[[ DATA TO USE, beginning ]]

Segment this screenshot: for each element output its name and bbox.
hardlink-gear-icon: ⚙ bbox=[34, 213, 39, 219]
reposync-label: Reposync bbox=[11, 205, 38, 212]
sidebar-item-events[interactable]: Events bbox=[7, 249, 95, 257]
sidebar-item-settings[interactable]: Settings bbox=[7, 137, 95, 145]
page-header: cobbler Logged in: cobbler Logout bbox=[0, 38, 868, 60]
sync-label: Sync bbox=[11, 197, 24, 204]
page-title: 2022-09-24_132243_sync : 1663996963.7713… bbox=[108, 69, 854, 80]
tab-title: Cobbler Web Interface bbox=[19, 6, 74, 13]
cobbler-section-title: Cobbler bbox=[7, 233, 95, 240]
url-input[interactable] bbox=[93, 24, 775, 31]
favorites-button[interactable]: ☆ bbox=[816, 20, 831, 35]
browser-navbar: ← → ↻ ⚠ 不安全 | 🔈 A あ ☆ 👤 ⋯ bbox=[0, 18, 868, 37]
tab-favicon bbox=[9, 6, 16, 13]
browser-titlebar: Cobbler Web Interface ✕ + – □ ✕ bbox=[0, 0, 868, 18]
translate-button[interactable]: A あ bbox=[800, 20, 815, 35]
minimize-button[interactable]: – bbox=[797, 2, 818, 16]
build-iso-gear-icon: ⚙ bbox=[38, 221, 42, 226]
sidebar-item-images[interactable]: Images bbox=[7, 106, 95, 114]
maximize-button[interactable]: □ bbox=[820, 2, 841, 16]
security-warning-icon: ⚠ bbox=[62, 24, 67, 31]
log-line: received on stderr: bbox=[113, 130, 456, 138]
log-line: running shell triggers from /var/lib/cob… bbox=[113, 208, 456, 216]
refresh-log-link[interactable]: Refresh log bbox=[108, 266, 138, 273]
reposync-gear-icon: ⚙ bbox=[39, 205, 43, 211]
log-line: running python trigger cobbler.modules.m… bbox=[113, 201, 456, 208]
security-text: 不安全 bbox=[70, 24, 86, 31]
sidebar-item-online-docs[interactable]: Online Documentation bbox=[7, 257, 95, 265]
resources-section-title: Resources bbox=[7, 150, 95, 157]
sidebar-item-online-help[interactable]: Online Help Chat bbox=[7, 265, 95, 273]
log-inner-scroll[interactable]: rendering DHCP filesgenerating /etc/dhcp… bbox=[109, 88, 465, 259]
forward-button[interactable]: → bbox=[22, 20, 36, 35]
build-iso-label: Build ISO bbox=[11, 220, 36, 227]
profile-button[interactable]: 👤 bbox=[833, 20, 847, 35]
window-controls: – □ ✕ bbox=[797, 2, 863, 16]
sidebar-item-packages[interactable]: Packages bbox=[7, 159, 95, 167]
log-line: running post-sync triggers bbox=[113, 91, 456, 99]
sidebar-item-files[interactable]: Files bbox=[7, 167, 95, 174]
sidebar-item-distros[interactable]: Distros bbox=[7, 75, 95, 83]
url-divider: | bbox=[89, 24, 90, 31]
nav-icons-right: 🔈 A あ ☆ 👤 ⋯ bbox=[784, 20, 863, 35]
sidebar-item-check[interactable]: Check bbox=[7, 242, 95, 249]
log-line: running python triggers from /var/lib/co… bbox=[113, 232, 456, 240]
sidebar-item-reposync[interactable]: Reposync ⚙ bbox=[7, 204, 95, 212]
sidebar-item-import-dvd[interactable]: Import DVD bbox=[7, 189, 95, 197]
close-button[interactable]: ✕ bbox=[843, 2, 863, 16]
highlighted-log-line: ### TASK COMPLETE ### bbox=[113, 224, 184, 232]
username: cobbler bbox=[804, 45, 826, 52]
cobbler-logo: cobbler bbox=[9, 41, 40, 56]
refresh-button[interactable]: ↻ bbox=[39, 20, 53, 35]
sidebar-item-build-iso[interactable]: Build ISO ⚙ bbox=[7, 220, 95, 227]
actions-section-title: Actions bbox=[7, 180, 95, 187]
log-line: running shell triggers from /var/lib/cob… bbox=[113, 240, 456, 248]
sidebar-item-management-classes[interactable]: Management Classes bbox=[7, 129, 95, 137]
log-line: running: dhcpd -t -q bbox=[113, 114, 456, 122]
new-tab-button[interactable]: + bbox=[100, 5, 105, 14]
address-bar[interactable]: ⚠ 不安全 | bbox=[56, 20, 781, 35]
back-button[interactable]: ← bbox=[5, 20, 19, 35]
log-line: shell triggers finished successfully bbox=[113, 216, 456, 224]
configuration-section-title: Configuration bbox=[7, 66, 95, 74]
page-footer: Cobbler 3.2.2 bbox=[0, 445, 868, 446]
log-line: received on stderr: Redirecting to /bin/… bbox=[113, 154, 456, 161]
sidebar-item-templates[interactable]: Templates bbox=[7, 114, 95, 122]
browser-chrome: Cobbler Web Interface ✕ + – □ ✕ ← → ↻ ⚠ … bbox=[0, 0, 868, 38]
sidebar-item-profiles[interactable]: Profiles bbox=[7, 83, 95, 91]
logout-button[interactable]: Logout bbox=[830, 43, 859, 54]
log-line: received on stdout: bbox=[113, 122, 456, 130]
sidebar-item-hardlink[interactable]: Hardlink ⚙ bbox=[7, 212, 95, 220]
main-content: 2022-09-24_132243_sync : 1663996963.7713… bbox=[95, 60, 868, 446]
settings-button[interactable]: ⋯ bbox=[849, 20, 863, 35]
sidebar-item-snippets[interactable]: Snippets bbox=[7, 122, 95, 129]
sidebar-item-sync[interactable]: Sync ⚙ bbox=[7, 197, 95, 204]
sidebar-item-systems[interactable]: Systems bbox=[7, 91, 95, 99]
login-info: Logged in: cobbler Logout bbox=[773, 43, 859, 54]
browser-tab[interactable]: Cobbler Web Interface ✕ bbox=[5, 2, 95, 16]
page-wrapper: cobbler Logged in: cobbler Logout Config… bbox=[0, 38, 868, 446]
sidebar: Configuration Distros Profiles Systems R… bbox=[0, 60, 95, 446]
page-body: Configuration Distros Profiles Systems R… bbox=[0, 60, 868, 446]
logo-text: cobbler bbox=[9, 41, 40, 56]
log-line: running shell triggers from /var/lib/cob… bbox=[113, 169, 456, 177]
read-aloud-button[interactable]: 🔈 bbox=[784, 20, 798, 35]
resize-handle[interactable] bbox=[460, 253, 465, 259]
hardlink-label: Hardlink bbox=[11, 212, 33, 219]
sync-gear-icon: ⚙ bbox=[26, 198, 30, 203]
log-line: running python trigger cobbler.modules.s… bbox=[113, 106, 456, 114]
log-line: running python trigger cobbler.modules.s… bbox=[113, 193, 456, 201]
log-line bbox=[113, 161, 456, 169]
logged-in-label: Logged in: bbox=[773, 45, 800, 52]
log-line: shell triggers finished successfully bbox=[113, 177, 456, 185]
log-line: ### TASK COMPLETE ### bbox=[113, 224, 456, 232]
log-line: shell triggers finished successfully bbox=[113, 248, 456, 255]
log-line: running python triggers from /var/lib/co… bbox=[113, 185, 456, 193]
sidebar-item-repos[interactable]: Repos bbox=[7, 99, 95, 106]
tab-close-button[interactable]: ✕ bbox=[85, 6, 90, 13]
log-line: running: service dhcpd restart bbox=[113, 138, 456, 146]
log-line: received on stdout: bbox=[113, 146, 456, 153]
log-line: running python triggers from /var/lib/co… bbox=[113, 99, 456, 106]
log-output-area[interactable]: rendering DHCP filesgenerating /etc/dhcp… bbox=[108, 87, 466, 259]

[[ DATA TO USE, end ]]

__WHAT THE TASK REQUIRES__. In the records above, how many lines include "COMPLETE"? Reply only with the number.

__WRITTEN ANSWER__. 2